I’m planning on using the clark 10’1" Y-3stix (triple stringer) and shaping the following: 10’L, 23.5W, 19" nose, 16" pintail, 3.5 inches thick. I would like try a slight concave in the nose for noseriding. If I don’t do the pintail I’ll do a square tail with a wood tailblock. My inspiration is Takayama “T” or double ender and some tylers that I’ve seen around but not counting on producing anything nearly as nice as that but want to try anyway. How do you think this would work (I’m 190lbs/6feet) and what’s the best way to make my template? What weight blank should I go for? I like heaver boards but not too loggy. Dunnoh if I want a glass-on or box and haven’t decided if I would do my own glassing or bring it to a glassing shop. I would go for the heavy volan glass.
those dimensions sound good. it think it would be a fun board. you might want to make it 3.25 thick though. the 10’1 Y is a good blank. ive used it twice, and had my last board made on one, nothing bad to say about it. the rocker is perfect. anyway, i would use a supergreen foam blank, make it a square tail (7 inch block). glass it in all 6oz (making it not so loggy), and use a finbox… especially if you do it yourself. if you glass the fin on and its in the wrong spot, thats it. at least with the box you can make some adjustments. if that were my board, i would keep the rails really straight, glass it all in 10oz volan cloth (2 layers each side) on a classic or green foam blank, with a glass on 10 inch fin wayyyyy back, minimal rocker (a little extra kick in the last 10 inches of the tail), a well blended and subtle 1/8 - 3/16 nose concave going back about 45 inches, soft rails all around 50-50 or 60-40, and a slightly rolled bottom (more so in the tail). as far as how the board would work. i think it would be a paddle like a champ and be a wave magnet. with that blank and a little concave in the nose it should noseride exceptionally well. it will be a little slow and piggy, but TONS of fun. -GOOD LUCK -steve>>> I’m planning on using the clark 10’1" Y-3stix (triple stringer) and > shaping the following: 10’L, 23.5W, 19" nose, 16" pintail, 3.5 > inches thick. I would like try a slight concave in the nose for > noseriding. If I don’t do the pintail I’ll do a square tail with a wood > tailblock.>>> My inspiration is Takayama “T” or double ender and some tylers > that I’ve seen around but not counting on producing anything nearly as > nice as that but want to try anyway.>>> How do you think this would work (I’m 190lbs/6feet) and what’s the best > way to make my template? What weight blank should I go for? I like heaver > boards but not too loggy.>>> Dunnoh if I want a glass-on or box and haven’t decided if I would do my > own glassing or bring it to a glassing shop. I would go for the heavy > volan glass.
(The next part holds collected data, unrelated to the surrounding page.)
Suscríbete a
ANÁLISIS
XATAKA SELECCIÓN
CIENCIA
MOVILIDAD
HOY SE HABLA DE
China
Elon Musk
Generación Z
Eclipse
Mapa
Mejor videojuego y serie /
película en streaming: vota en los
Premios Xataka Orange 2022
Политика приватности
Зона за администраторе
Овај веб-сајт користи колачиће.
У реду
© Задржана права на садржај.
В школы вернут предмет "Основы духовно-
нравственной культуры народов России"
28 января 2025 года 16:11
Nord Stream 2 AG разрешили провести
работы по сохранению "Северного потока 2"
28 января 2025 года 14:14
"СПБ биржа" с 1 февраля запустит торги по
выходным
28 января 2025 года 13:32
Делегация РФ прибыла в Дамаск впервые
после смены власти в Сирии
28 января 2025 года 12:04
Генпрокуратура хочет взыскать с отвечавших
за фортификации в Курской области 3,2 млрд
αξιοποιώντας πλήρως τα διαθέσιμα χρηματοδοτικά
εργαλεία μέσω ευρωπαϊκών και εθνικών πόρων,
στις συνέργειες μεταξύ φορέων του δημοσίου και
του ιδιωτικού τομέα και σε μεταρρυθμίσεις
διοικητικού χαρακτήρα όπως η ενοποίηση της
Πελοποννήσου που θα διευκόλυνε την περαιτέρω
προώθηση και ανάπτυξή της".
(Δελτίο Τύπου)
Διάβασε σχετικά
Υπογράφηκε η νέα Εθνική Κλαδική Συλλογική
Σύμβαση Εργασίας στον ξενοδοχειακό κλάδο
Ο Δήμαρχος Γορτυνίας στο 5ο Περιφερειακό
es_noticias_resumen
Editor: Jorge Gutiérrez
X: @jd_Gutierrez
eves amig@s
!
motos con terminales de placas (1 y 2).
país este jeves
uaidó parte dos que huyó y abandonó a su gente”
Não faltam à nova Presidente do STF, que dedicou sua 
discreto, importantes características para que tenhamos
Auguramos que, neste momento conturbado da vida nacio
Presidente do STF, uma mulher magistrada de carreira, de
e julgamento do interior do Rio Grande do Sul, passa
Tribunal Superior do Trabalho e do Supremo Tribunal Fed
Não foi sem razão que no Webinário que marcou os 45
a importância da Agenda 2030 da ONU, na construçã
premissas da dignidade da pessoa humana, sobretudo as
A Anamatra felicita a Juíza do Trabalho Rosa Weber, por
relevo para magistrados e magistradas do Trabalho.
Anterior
I would stay away from doing a triple stringer for your first board. It might be difficult for you to match the rail shape in foam with the rail shape of the ends of the two side stringers. But if you are not afraid, go for it. I just thought it might be something you have not considered.
I’m planning on using the clark 10’1" Y-3stix (triple stringer) and > shaping the following: 10’L, 23.5W, 19" nose, 16" pintail, 3.5 > inches thick. I would like try a slight concave in the nose for > noseriding. If I don’t do the pintail I’ll do a square tail with a wood > tailblock.>>> My inspiration is Takayama “T” or double ender and some tylers > that I’ve seen around but not counting on producing anything nearly as > nice as that but want to try anyway.>>> How do you think this would work (I’m 190lbs/6feet) and what’s the best > way to make my template? What weight blank should I go for? I like heaver > boards but not too loggy.>>> Dunnoh if I want a glass-on or box and haven’t decided if I would do my > own glassing or bring it to a glassing shop. I would go for the heavy > volan glass. If noseriding is the objective a 6-8" sq. tail is a notch better than pintail(. Three-stringers are gonna complicate things, so plan on a lot of back and forth foam/stringer sanding. Classic Foam density is mo’bettah for pressure dings,and noseriding counter-weight. Volan will help seal this big effort but cause cutlap taping hassles. Good luck…A sweet 10’ noserider is a gem to own! Templetes can be drawn from existing surfboard using a pencil taped to a small vitamin bottle(to stablise) and a piece of 1/8" masonite. Bribing a shop clerk($$$$)or beachgoing board owner,and trace outline of desired shape carefully. Lines are lines copied from copies of the Bing Nuuhiwa Noseriders anyway(da kine). Can somebody explain 1/4 templetes to this guy, I can’t put it into logical words to pass-on.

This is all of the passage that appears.